The Tireless Traveler: Twenty Letters to the Liverpool Mercury by Anthony Trollope offers readers a vivid and revealing account of Anthony Trollope’s 1875 journey from Ceylon through Australia, Hawai‘i, San Francisco, and overland to New York. Edited and introduced by Bradford Allen Booth, this volume publishes for the first time twenty long-lost letters that fill a major gap in Trollope’s biography and illuminate his role as both novelist and indefatigable observer of British colonial life. Unlike his better-known travel books, these letters were written for the Liverpool Mercury and thus speak directly to a broad provincial audience eager for practical knowledge of colonial societies. Trollope reports not on art or landscape but on institutions, commerce, labor conditions, and the day-to-day realities of settlement. His concerns, he repeatedly emphasizes, are “political, social, and material,” and he measures colonies by their capacity to sustain working families rather than by their picturesque allure.

Booth’s introduction situates the letters within Trollope’s broader career and highlights their value for multiple fields of study. For biographers, they clarify an eight-month period of his life previously shrouded in uncertainty. For social and economic historians, they provide thick description of late nineteenth-century Australia and Ceylon in transition, down to wages, prices, and civic institutions. For literary scholars, they showcase Trollope’s pragmatic voice, skeptical of imperial expansion and missionary interference yet steeped in Victorian assumptions about class, comfort, and utility.

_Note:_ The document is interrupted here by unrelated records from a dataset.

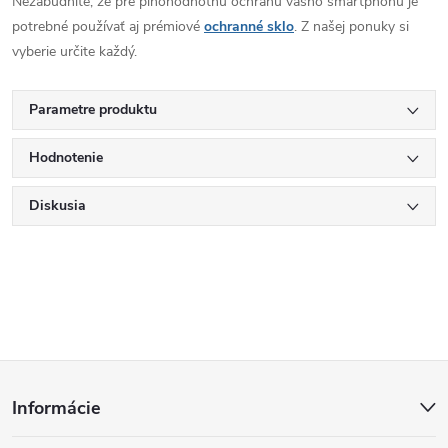
Nezabudnite, že pre plnohodnotnú ochranu vášho smartphonu je
potrebné používať aj prémiové
ochranné sklo
. Z našej ponuky si
vyberie určite každý.
Parametre produktu
Hodnotenie
Diskusia
Z
Informácie
á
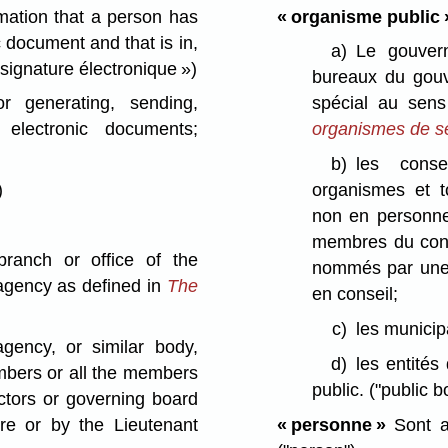
mation that a person has
« organisme public 
c document and that is in,
a)
Le gouvern
 signature électronique »)
bureaux du gou
generating, sending,
spécial au sen
 electronic documents;
organismes de se
b)
les conse
)
organismes et t
non en personne
membres du conse
ranch or office of the
nommés par une l
 agency as defined in
The
en conseil;
c)
les municipa
gency, or similar body,
d)
les entités
members or all the members
public.
("public b
ctors or governing board
re or by the Lieutenant
« personne »
Sont as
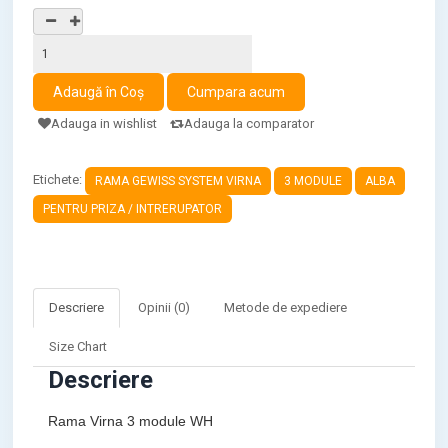
Adauga in wishlist
Adauga la comparator
Etichete:
RAMA GEWISS SYSTEM VIRNA
3 MODULE
ALBA
PENTRU PRIZA / INTRERUPATOR
Descriere
Opinii (0)
Metode de expediere
Size Chart
Descriere
Rama Virna 3 module WH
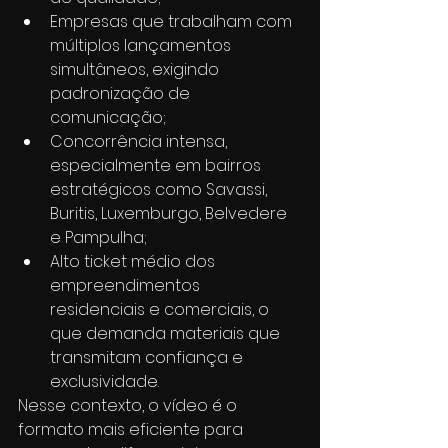
Empresas que trabalham com 
múltiplos lançamentos 
simultâneos, exigindo 
padronização de 
comunicação;
Concorrência intensa, 
especialmente em bairros 
estratégicos como Savassi, 
Buritis, Luxemburgo, Belvedere 
e Pampulha;
Alto ticket médio dos 
empreendimentos 
residenciais e comerciais, o 
que demanda materiais que 
transmitam confiança e 
exclusividade.
Nesse contexto, o vídeo é o 
formato mais eficiente para 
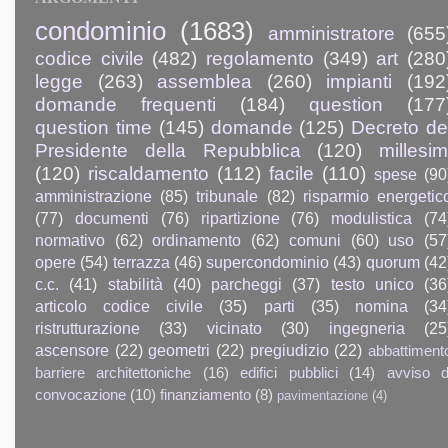
condominio
(1683)
amministratore
(655
codice civile
(482)
regolamento
(349)
art
(280
legge
(263)
assemblea
(260)
impianti
(192
domande frequenti
(184)
question
(177
question time
(145)
domande
(125)
Decreto de
Presidente della Repubblica
(120)
millesim
(120)
riscaldamento
(112)
facile
(110)
spese
(90
amministrazione
(85)
tribunale
(82)
risparmio energetic
(77)
documenti
(76)
ripartizione
(76)
modulistica
(74
normativo
(62)
ordinamento
(62)
comuni
(60)
uso
(57
opere
(54)
terrazza
(46)
supercondominio
(43)
quorum
(42
c.c.
(41)
stabilità
(40)
parcheggi
(37)
testo unico
(36
articolo codice civile
(35)
parti
(35)
nomina
(34
ristrutturazione
(33)
vicinato
(30)
ingegneria
(25
ascensore
(22)
geometri
(22)
pregiudizio
(22)
abbattiment
barriere architettoniche
(16)
edifici pubblici
(14)
avviso d
convocazione
(10)
finanziamento
(8)
pavimentazione
(4)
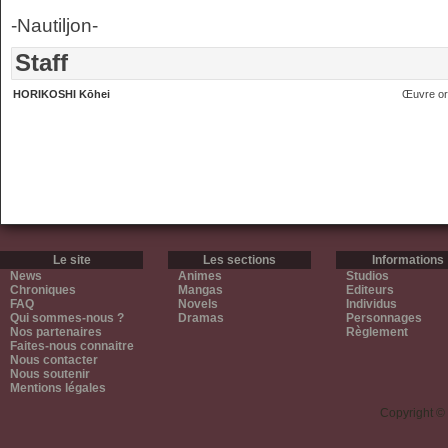
-Nautiljon-
Staff
HORIKOSHI Kōhei
Œuvre ori
Le site
Les sections
Informations
News
Animes
Studios
Chroniques
Mangas
Editeurs
FAQ
Novels
Individus
Qui sommes-nous ?
Dramas
Personnages
Nos partenaires
Règlement
Faites-nous connaitre
Nous contacter
Nous soutenir
Mentions légales
Copyright ©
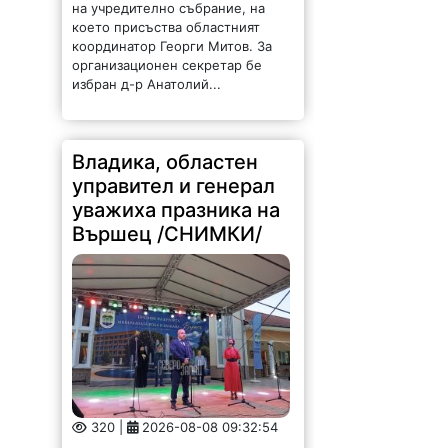
което присъства областният
координатор Георги Митов. За
организационен секретар бе
избран д-р Анатолий...
Владика, областен
управител и генерал
уважиха празника на
Вършец /СНИМКИ/
320 |
2026-08-08 09:32:54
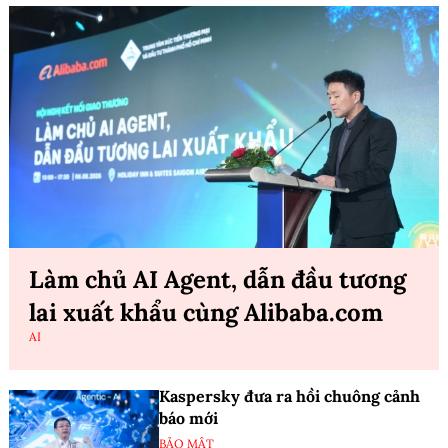
Làm chủ AI Agent, dẫn đầu tương
lai xuất khẩu cùng Alibaba.com
AI
Kaspersky đưa ra hồi chuông cảnh
báo mới
BẢO MẬT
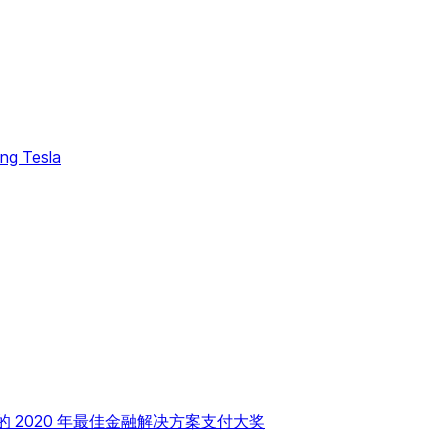
ng Tesla
NPAY 的 2020 年最佳金融解决方案支付大奖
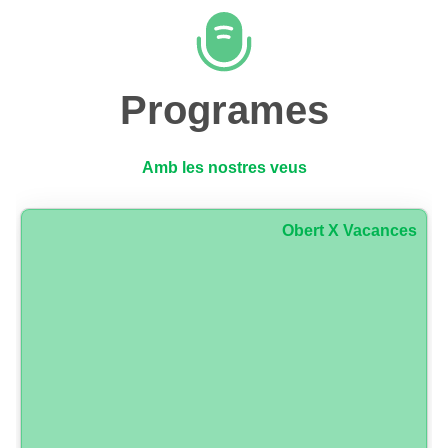
Programes
Amb les nostres veus
Obert X Vacances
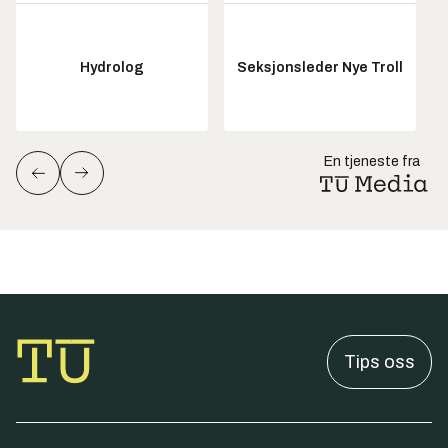
Hydrolog
Seksjonsleder Nye Troll
En tjeneste fra
Tips oss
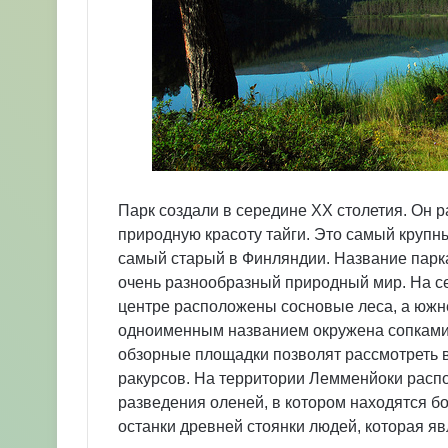
Парк создали в середине XX столетия. Он 
природную красоту тайги. Это самый крупн
самый старый в Финляндии. Название парка
очень разнообразный природный мир. На с
центре расположены сосновые леса, а южне
одноименным названием окружена сопками
обзорные площадки позволят рассмотреть в
ракурсов. На территории Лемменйоки расп
разведения оленей, в котором находятся бо
останки древней стоянки людей, которая яв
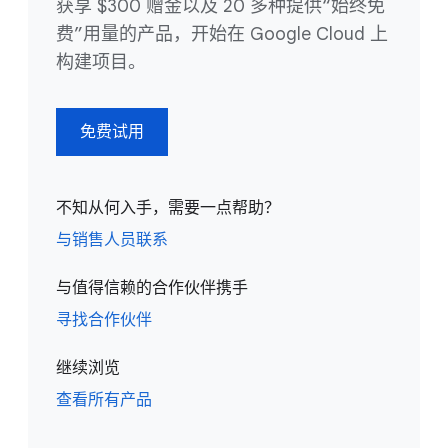
获享 $300 赠金以及 20 多种提供“始终免
费”用量的产品，开始在 Google Cloud 上
构建项目。
免费试用
不知从何入手，需要一点帮助？
与销售人员联系
与值得信赖的合作伙伴携手
寻找合作伙伴
继续浏览
查看所有产品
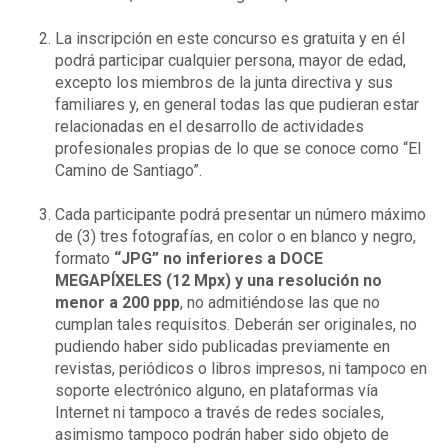
La inscripción en este concurso es gratuita y en él
podrá participar cualquier persona, mayor de edad,
excepto los miembros de la junta directiva y sus
familiares y, en general todas las que pudieran estar
relacionadas en el desarrollo de actividades
profesionales propias de lo que se conoce como “El
Camino de Santiago”.
Cada participante podrá presentar un número máximo
de (3) tres fotografías, en color o en blanco y negro,
formato
“JPG” no inferiores a DOCE
MEGAPÍXELES (12 Mpx) y una resolución no
menor a 200 ppp
, no admitiéndose las que no
cumplan tales requisitos. Deberán ser originales, no
pudiendo haber sido publicadas previamente en
revistas, periódicos o libros impresos, ni tampoco en
soporte electrónico alguno, en plataformas vía
Internet ni tampoco a través de redes sociales,
asimismo tampoco podrán haber sido objeto de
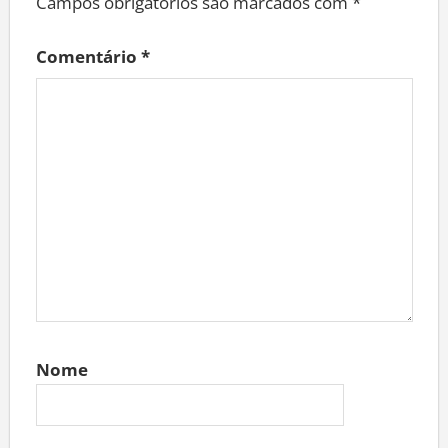
Campos obrigatórios são marcados com
*
Comentário
*
Nome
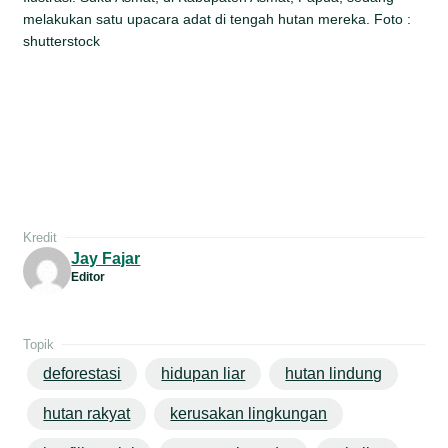
melakukan satu upacara adat di tengah hutan mereka. Foto :
shutterstock
Kredit
Jay Fajar
Editor
Topik
deforestasi
hidupan liar
hutan lindung
hutan rakyat
kerusakan lingkungan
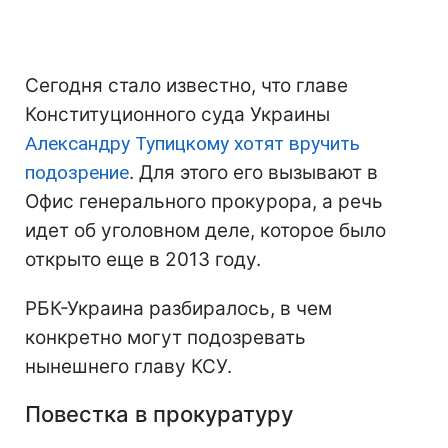
Сегодня стало известно, что главе
Конституционного суда Украины
Александру Тупицкому хотят вручить
подозрение
. Для этого его вызывают в
Офис генерального прокурора, а речь
идет об уголовном деле, которое было
открыто еще в 2013 году.
РБК-Украина разбиралось, в чем
конкретно могут подозревать
нынешнего главу КСУ.
Повестка в прокуратуру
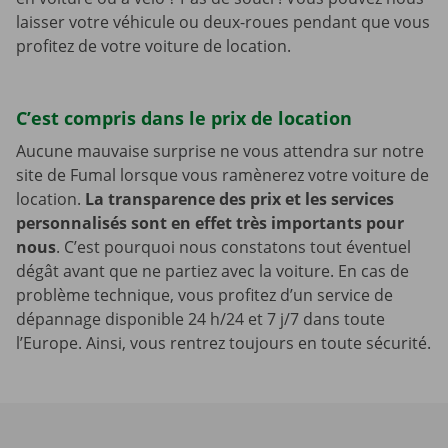
laisser votre véhicule ou deux-roues pendant que vous
profitez de votre voiture de location.
C’est compris dans le prix de location
Aucune mauvaise surprise ne vous attendra sur notre
site de Fumal lorsque vous ramènerez votre voiture de
location.
La transparence des prix et les services
personnalisés sont en effet très importants pour
nous
. C’est pourquoi nous constatons tout éventuel
dégât avant que ne partiez avec la voiture. En cas de
problème technique, vous profitez d’un service de
dépannage disponible 24 h/24 et 7 j/7 dans toute
l’Europe. Ainsi, vous rentrez toujours en toute sécurité.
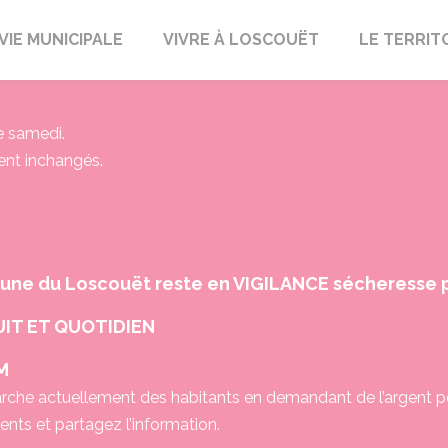
uët-sur-Meu
VIE MUNICIPALE
VIVRE À LOSCOUËT
LE TERRIT
le samedi.
tent inchangés.
ne du Loscouët reste en VIGILANCE sécheresse 
IT ET QUOTIDIEN
M
che actuellement des habitants en demandant de l’argent p
ts et partagez l’information.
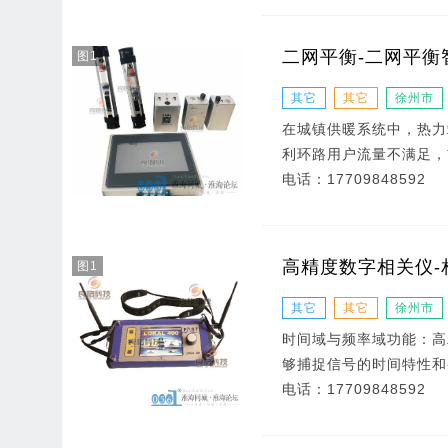
二网平衡-二网平衡
图1
其它
其它
徐州市
在城镇供暖系统中，热力
利环路用户流量不满足，
电话：
17709848592
高精度数字相关仪-
图1
其它
其它
徐州市
时间域与频率域功能：高
够捕捉信号的时间特性和
电话：
17709848592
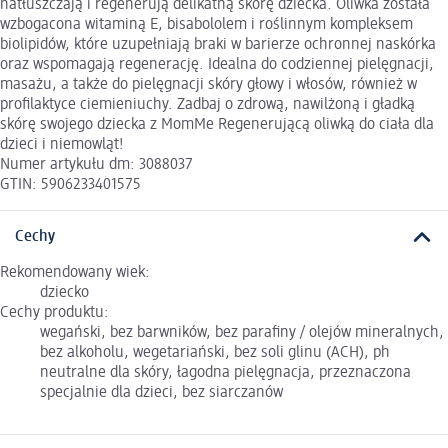
natłuszczają i regenerują delikatną skórę dziecka. Oliwka została
wzbogacona witaminą E, bisabololem i roślinnym kompleksem
biolipidów, które uzupełniają braki w barierze ochronnej naskórka
oraz wspomagają regenerację. Idealna do codziennej pielęgnacji,
masażu, a także do pielęgnacji skóry głowy i włosów, również w
profilaktyce ciemieniuchy. Zadbaj o zdrową, nawilżoną i gładką
skórę swojego dziecka z MomMe Regenerującą oliwką do ciała dla
dzieci i niemowląt!
Numer artykułu dm: 3088037
GTIN: 5906233401575
Cechy
Rekomendowany wiek:
dziecko
Cechy produktu:
wegański, bez barwników, bez parafiny / olejów mineralnych,
bez alkoholu, wegetariański, bez soli glinu (ACH), ph
neutralne dla skóry, łagodna pielęgnacja, przeznaczona
specjalnie dla dzieci, bez siarczanów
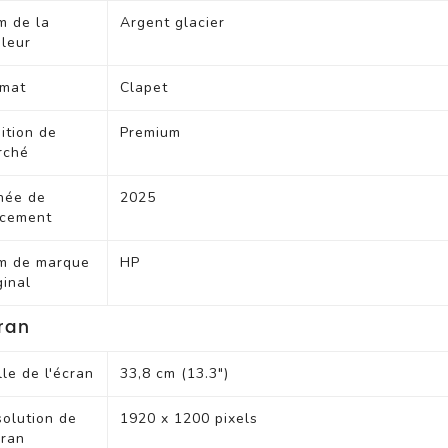
m de la
Argent glacier
leur
ssoires
rmat
Clapet
D/Tablette
ition de
Premium
 Pc En Abonnement
rché
née de
2025
ncement
m de marque
HP
ginal
ran
HP EliteBook Ultra
lle de l'écran
33,8 cm (13.3")
G1i Intel Core U7 2
58V-48t/32Go/1 T
o///14O2.8kt/W11P/
olution de
1920 x 1200 pixels
G1a
cran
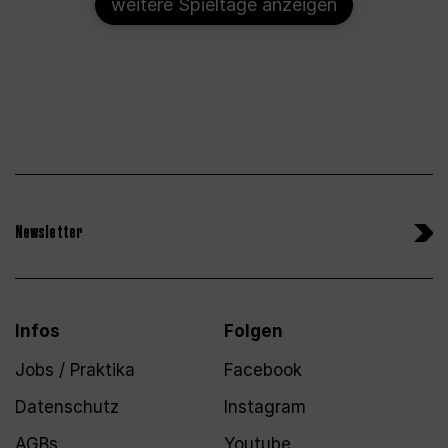
weitere Spieltage anzeigen
Newsletter
Infos
Folgen
Jobs / Praktika
Facebook
Datenschutz
Instagram
AGBs
Youtube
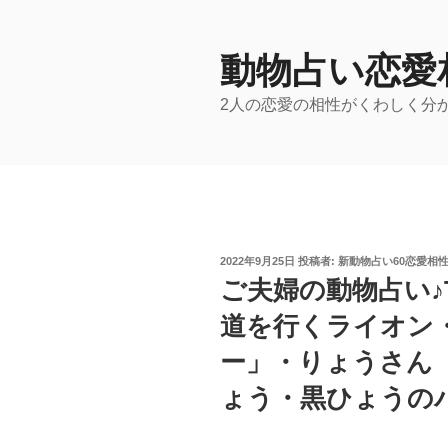
コ
ン
テ
動物占い恋愛
ン
2人の恋愛の相性がくわしく分
ツ
へ
ス
キ
ッ
プ
投
2022年9月25日
投稿者:
新動物占い60恋愛相
稿
ご夫婦の動物占い♪T
日:
道を行くライオン
ー」・りょうさん
ょう・黒ひょうの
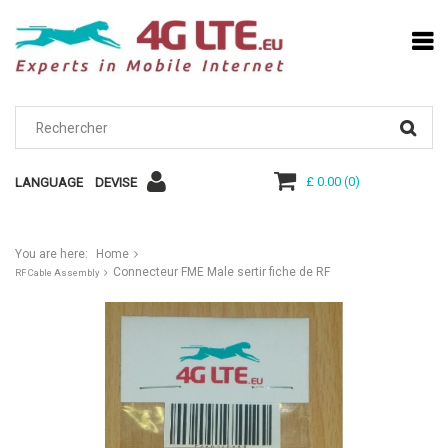
£ 0.00
(
0
)
LANGUAGE
DEVISE
You are here:
Home
Connecteur FME Male sertir fiche de RF
RF Cable Assembly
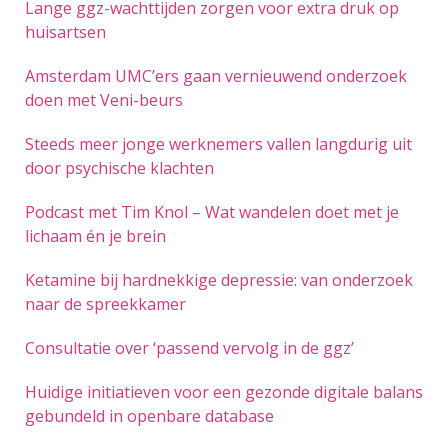
Lange ggz-wachttijden zorgen voor extra druk op
huisartsen
Amsterdam UMC’ers gaan vernieuwend onderzoek
doen met Veni-beurs
Steeds meer jonge werknemers vallen langdurig uit
door psychische klachten
Podcast met Tim Knol – Wat wandelen doet met je
lichaam én je brein
Ketamine bij hardnekkige depressie: van onderzoek
naar de spreekkamer
Consultatie over ‘passend vervolg in de ggz’
Huidige initiatieven voor een gezonde digitale balans
gebundeld in openbare database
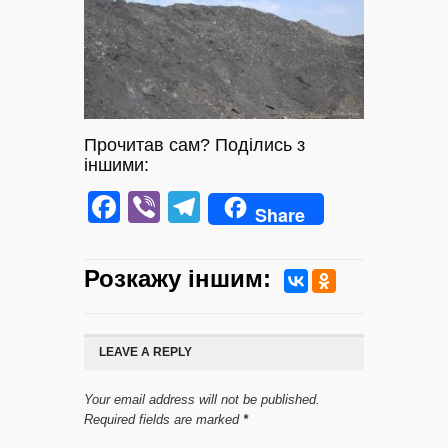
Прочитав сам? Поділись з
іншими:
Facebook
Viber
Telegram
Share
Розкажу iншим:
LEAVE A REPLY
Your email address will not be published.
Required fields are marked
*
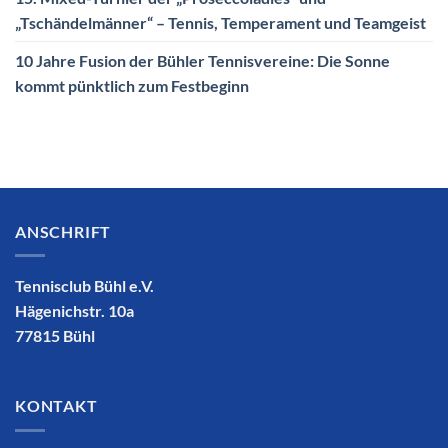
„Tschändelmänner“ – Tennis, Temperament und Teamgeist
10 Jahre Fusion der Bühler Tennisvereine: Die Sonne
kommt pünktlich zum Festbeginn
ANSCHRIFT
Tennisclub Bühl e.V.
Hägenichstr. 10a
77815 Bühl
KONTAKT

Vivid episodes—including the attack at Santa Cruz that cost Commodore Goodenough his life—sit alongside candid missteps, such as Trollope’s erroneous claims about Hawai‘i’s distance from California or his dismissive view of San Francisco. As such, the letters capture both the strengths and limits of Trollope’s worldview, offering indispensable insights into Victorian travel writing, colonial history, and the global imagination of one of Britain’s most industrious novelists.

This title is part of UC Press's Voices Revived program, which commemorates University of California Press’s mission to seek out and cultivate the brightest minds and give them voice, reach, and impact. Drawing on a backlist dating to 1893, Voices Revived makes high-quality, peer-reviewed scholarship accessible once again using print-on-demand technology. This title was originally published in 1941.

About the author

Anthony Trollope was born in London, England on April 24, 1815. In 1834, he became a junior clerk in the General Post Office, London. In 1841, he became a deputy postal surveyor in Banagher, Ireland. He was sent on many postal missions ending up as a surveyor general in the post office outside of London. His first novel, The Macdermots of Ballycloran, was published in 1847. His other works included Castle Richmond, The Last Chronicle of Barset, Lady Anna, The Two Heroines of Plumplington, and The Noble Jilt. He died after suffering from a paralytic stroke on December 6, 1882.